### ACTION ITEM
Below are some records; repeat them all exactly, minus the pictures.

:: INPUT MATERIAL

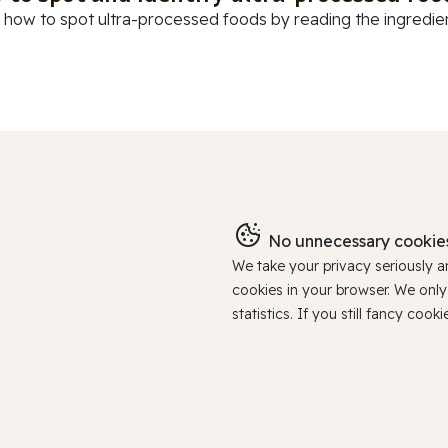
 how to spot ultra-processed foods by reading the ingredients
No unnecessary cookies
We take your privacy seriously 
cookies in your browser. We onl
statistics. If you still fancy c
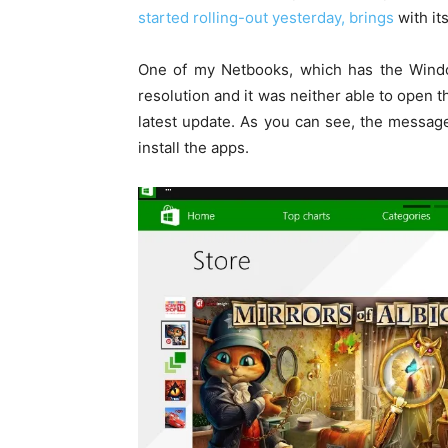
started rolling-out yesterday, brings
with its
One of my Netbooks, which has the Wind
resolution and it was neither able to open 
latest update. As you can see, the message
install the apps.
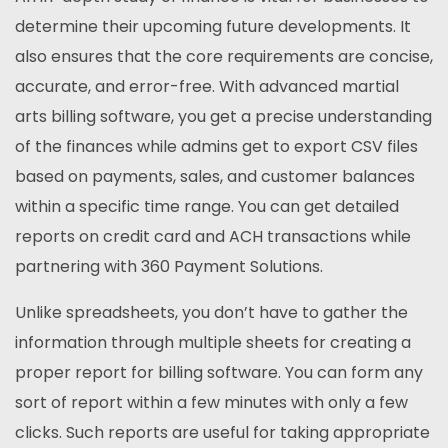
determine their upcoming future developments. It
also ensures that the core requirements are concise,
accurate, and error-free. With advanced martial
arts billing software, you get a precise understanding
of the finances while admins get to export CSV files
based on payments, sales, and customer balances
within a specific time range. You can get detailed
reports on credit card and ACH transactions while
partnering with 360 Payment Solutions.
Unlike spreadsheets, you don’t have to gather the
information through multiple sheets for creating a
proper report for billing software. You can form any
sort of report within a few minutes with only a few
clicks. Such reports are useful for taking appropriate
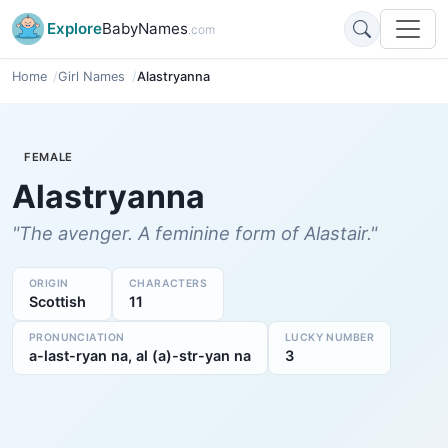
Explore
BabyNames
.com
Home
Girl Names
Alastryanna
FEMALE
Alastryanna
"The avenger. A feminine form of Alastair."
ORIGIN
CHARACTERS
Scottish
11
PRONUNCIATION
LUCKY NUMBER
a-last-ryan na, al (a)-str-yan na
3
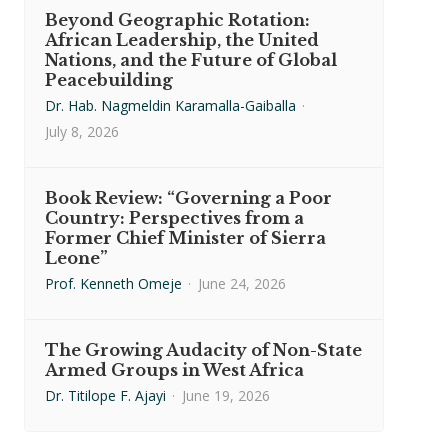
Beyond Geographic Rotation:
African Leadership, the United
Nations, and the Future of Global
Peacebuilding
Dr. Hab. Nagmeldin Karamalla-Gaiballa
·
July 8, 2026
Book Review: “Governing a Poor
Country: Perspectives from a
Former Chief Minister of Sierra
Leone”
Prof. Kenneth Omeje
·
June 24, 2026
The Growing Audacity of Non-State
Armed Groups in West Africa
Dr. Titilope F. Ajayi
·
June 19, 2026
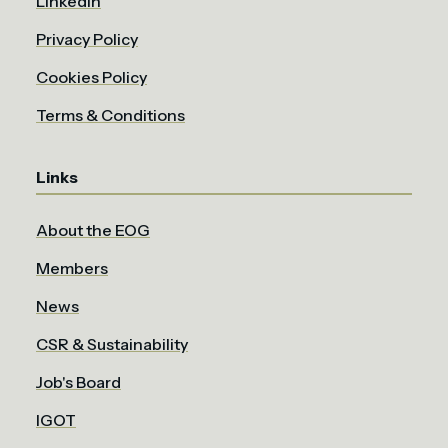
LinkedIn
Privacy Policy
Cookies Policy
Terms & Conditions
Links
About the EOG
Members
News
CSR & Sustainability
Job's Board
IGOT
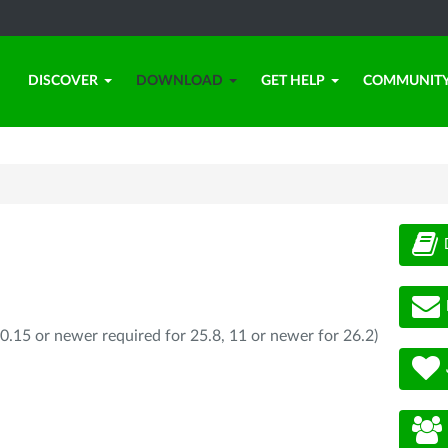
DISCOVER
DOWNLOAD
GET HELP
COMMUNIT
0.15 or newer required for 25.8, 11 or newer for 26.2)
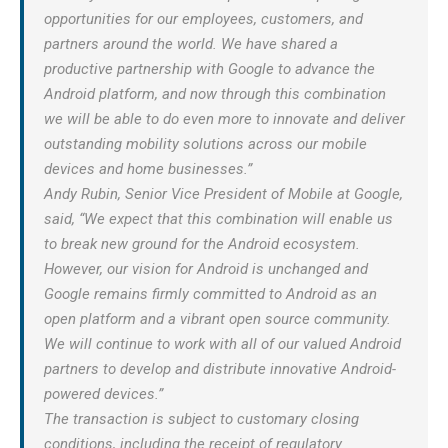
opportunities for our employees, customers, and
partners around the world. We have shared a
productive partnership with Google to advance the
Android platform, and now through this combination
we will be able to do even more to innovate and deliver
outstanding mobility solutions across our mobile
devices and home businesses.”
Andy Rubin, Senior Vice President of Mobile at Google,
said, “We expect that this combination will enable us
to break new ground for the Android ecosystem.
However, our vision for Android is unchanged and
Google remains firmly committed to Android as an
open platform and a vibrant open source community.
We will continue to work with all of our valued Android
partners to develop and distribute innovative Android-
powered devices.”
The transaction is subject to customary closing
conditions, including the receipt of regulatory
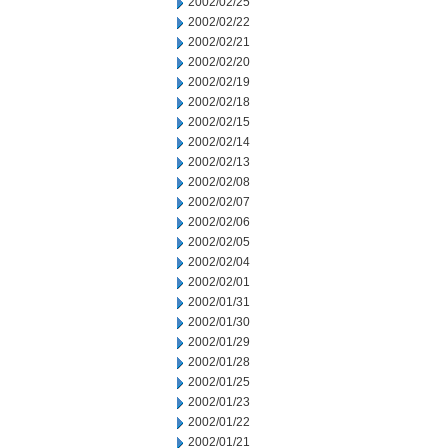
2002/02/25
2002/02/22
2002/02/21
2002/02/20
2002/02/19
2002/02/18
2002/02/15
2002/02/14
2002/02/13
2002/02/08
2002/02/07
2002/02/06
2002/02/05
2002/02/04
2002/02/01
2002/01/31
2002/01/30
2002/01/29
2002/01/28
2002/01/25
2002/01/23
2002/01/22
2002/01/21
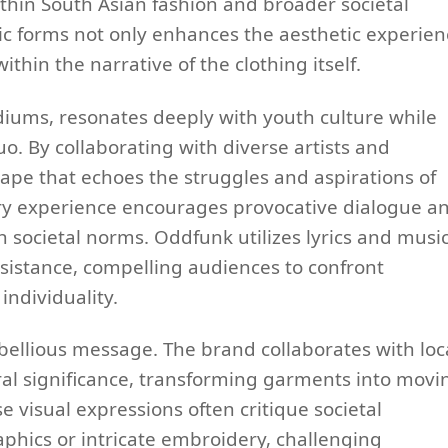
thin South Asian fashion and broader societal
stic forms not only enhances the aesthetic experie
hin the narrative of the clothing itself.
iums, resonates deeply with youth culture while
. By collaborating with diverse artists and
ape that echoes the struggles and aspirations of
ry experience encourages provocative dialogue a
on societal norms. Oddfunk utilizes lyrics and musi
istance, compelling audiences to confront
individuality.
ebellious message. The brand collaborates with loc
ural significance, transforming garments into movi
e visual expressions often critique societal
phics or intricate embroidery, challenging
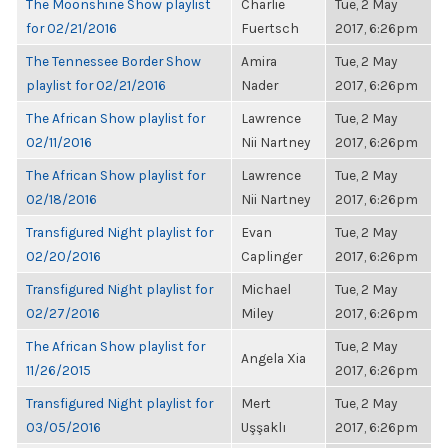
The Moonshine Show playlist
Charlie
Tue, 2 May
for 02/21/2016
Fuertsch
2017, 6:26pm
The Tennessee Border Show
Amira
Tue, 2 May
playlist for 02/21/2016
Nader
2017, 6:26pm
The African Show playlist for
Lawrence
Tue, 2 May
02/11/2016
Nii Nartney
2017, 6:26pm
The African Show playlist for
Lawrence
Tue, 2 May
02/18/2016
Nii Nartney
2017, 6:26pm
Transfigured Night playlist for
Evan
Tue, 2 May
02/20/2016
Caplinger
2017, 6:26pm
Transfigured Night playlist for
Michael
Tue, 2 May
02/27/2016
Miley
2017, 6:26pm
The African Show playlist for
Tue, 2 May
Angela Xia
11/26/2015
2017, 6:26pm
Transfigured Night playlist for
Mert
Tue, 2 May
03/05/2016
Uşşaklı
2017, 6:26pm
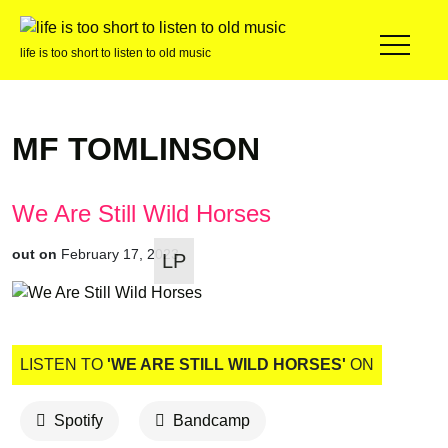
life is too short to listen to old music
MF TOMLINSON
We Are Still Wild Horses
out on
February 17, 2023
LP
LISTEN TO
'WE ARE STILL WILD HORSES'
ON
Spotify
Bandcamp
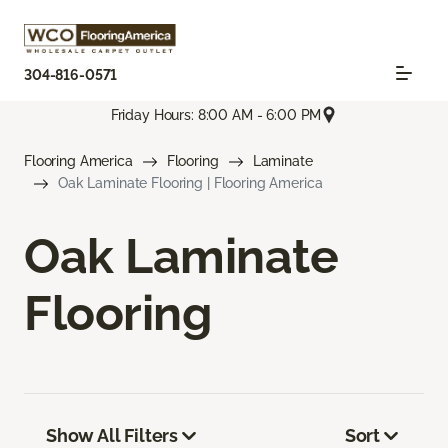
304-816-0571
Friday Hours: 8:00 AM - 6:00 PM
Flooring America
Flooring
Laminate
Oak Laminate Flooring | Flooring America
Oak Laminate
Flooring
Show All Filters
Sort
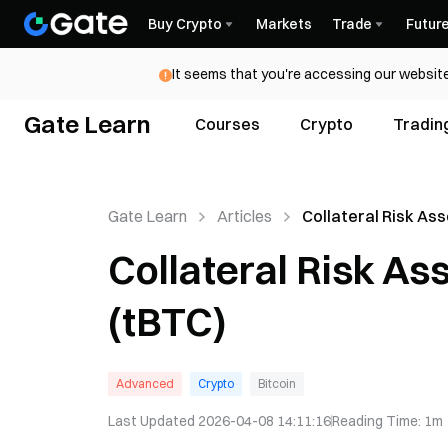
Buy Crypto
Markets
Trade
Futur
It seems that you're accessing our website
Gate Learn
Courses
Crypto
Tradin
Gate Learn
Articles
Collateral Risk As
Threshold BTC (tB
Collateral Risk A
(tBTC)
Advanced
Crypto
Bitcoin
Last Updated
2026-04-08 14:11:16
Reading Time
:
1m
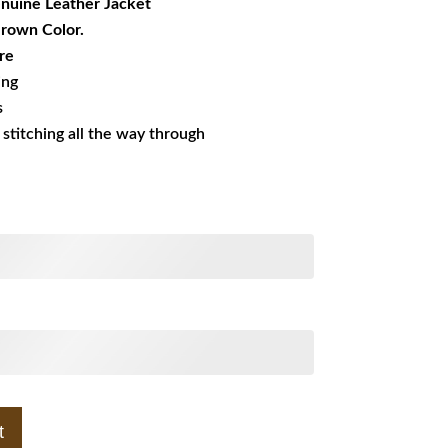
nuine Leather Jacket
Brown Color.
re
ing
s
s stitching all the way through
t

::::

### PROBLEM SOLUTION
 how to spot ultra-processed foods by reading the ingredients
No unnecessary cookies
We take your privacy seriously 
cookies in your browser. We onl
statistics. If you still fancy c
started rolling-out yesterday, brings
with its
One of my Netbooks, which has the Wind
resolution and it was neither able to open 
latest update. As you can see, the message
install the apps.
determine their upcoming future developments. It
also ensures that the core requirements are concise,
accurate, and error-free. With advanced martial
arts billing software, you get a precise understanding
of the finances while admins get to export CSV files
based on payments, sales, and customer balances
within a specific time range. You can get detailed
reports on credit card and ACH transactions while
partnering with 360 Payment Solutions.
Unlike spreadsheets, you don’t have to gather the
information through multiple sheets for creating a
proper report for billing software. You can form any
sort of report within a few minutes with only a few
clicks. Such reports are useful for taking appropriate
Explore
BabyNames
.com
Home
Girl Names
Alastryanna
FEMALE
Alastryanna
"The avenger. A feminine form of Alastair."
ORIGIN
CHARACTERS
Scottish
11
PRONUNCIATION
LUCKY NUMBER
a-last-ryan na, al (a)-str-yan na
3
Beyond Geographic Rotation:
African Leadership, the United
Nations, and the Future of Global
Peacebuilding
Dr. Hab. Nagmeldin Karamalla-Gaiballa
·
July 8, 2026
Book Review: “Governing a Poor
Country: Perspectives from a
Former Chief Minister of Sierra
Leone”
Prof. Kenneth Omeje
·
June 24, 2026
The Growing Audacity of Non-State
Armed Groups in West Africa
Dr. Titilope F. Ajayi
·
June 19, 2026
LinkedIn
Privacy Policy
Cookies Policy
Terms & Conditions
Links
About the EOG
Members
News
CSR & Sustainability
Job's Board
IGOT
DISCOVER
DOWNLOAD
GET HELP
COMMUNIT
0.15 or newer required for 25.8, 11 or newer for 26.2)
opportunities for our employees, customers, and
partners around the world. We have shared a
productive partnership with Google to advance the
Android platform, and now through this combination
we will be able to do even more to innovate and deliver
outstanding mobility solutions across our mobile
devices and home businesses.”
Andy Rubin, Senior Vice President of Mobile at Google,
said, “We expect that this combination will enable us
to break new ground for the Android ecosystem.
However, our vision for Android is unchanged and
Google remains firmly committed to Android as an
open platform and a vibrant open source community.
We will continue to work with all of our valued Android
partners to develop and distribute innovative Android-
powered devices.”
The transaction is subject to customary closing
conditions, including the receipt of regulatory
2002/02/25
2002/02/22
2002/02/21
2002/02/20
2002/02/19
2002/02/18
2002/02/15
2002/02/14
2002/02/13
2002/02/08
2002/02/07
2002/02/06
2002/02/05
2002/02/04
2002/02/01
2002/01/31
2002/01/30
2002/01/29
2002/01/28
2002/01/25
2002/01/23
2002/01/22
2002/01/21
thin South Asian fashion and broader societal
stic forms not only enhances the aesthetic experie
hin the narrative of the clothing itself.
iums, resonates deeply with youth culture while
. By collaborating with diverse artists and
ape that echoes the struggles and aspirations of
ry experience encourages provocative dialogue a
on societal norms. Oddfunk utilizes lyrics and musi
istance, compelling audiences to confront
individuality.
ebellious message. The brand collaborates with loc
ural significance, transforming garments into movi
e visual expressions often critique societal
phics or intricate embroidery, challenging
The Moonshine Show playlist
Charlie
Tue, 2 May
for 02/21/2016
Fuertsch
2017, 6:26pm
The Tennessee Border Show
Amira
Tue, 2 May
playlist for 02/21/2016
Nader
2017, 6:26pm
The African Show playlist for
Lawrence
Tue, 2 May
02/11/2016
Nii Nartney
2017, 6:26pm
The African Show playlist for
Lawrence
Tue, 2 May
02/18/2016
Nii Nartney
2017, 6:26pm
Transfigured Night playlist for
Evan
Tue, 2 May
02/20/2016
Caplinger
2017, 6:26pm
Transfigured Night playlist for
Michael
Tue, 2 May
02/27/2016
Miley
2017, 6:26pm
The African Show playlist for
Tue, 2 May
Angela Xia
11/26/2015
2017, 6:26pm
Transfigured Night playlist for
Mert
Tue, 2 May
03/05/2016
Uşşaklı
2017, 6:26pm
life is too short to listen to old music
MF TOMLINSON
We Are Still Wild Horses
out on
February 17, 2023
LP
LISTEN TO
'WE ARE STILL WILD HORSES'
ON
Spotify
Bandcamp
304-816-0571
Friday Hours: 8:00 AM - 6:00 PM
Flooring America
Flooring
Laminate
Oak Laminate Flooring | Flooring America
Oak Laminate
Flooring
Show All Filters
Sort
Buy Crypto
Markets
Trade
Futur
It seems that you're accessing our website
Gate Learn
Courses
Crypto
Tradin
Gate Learn
Articles
Collateral Risk As
Threshold BTC (tB
Collateral Risk A
(tBTC)
Advanced
Crypto
Bitcoin
Last Updated
2026-04-08 14:11:16
Reading Time
:
1m
nuine Leather Jacket
Brown Color.
re
ing
s
s stitching all the way through
t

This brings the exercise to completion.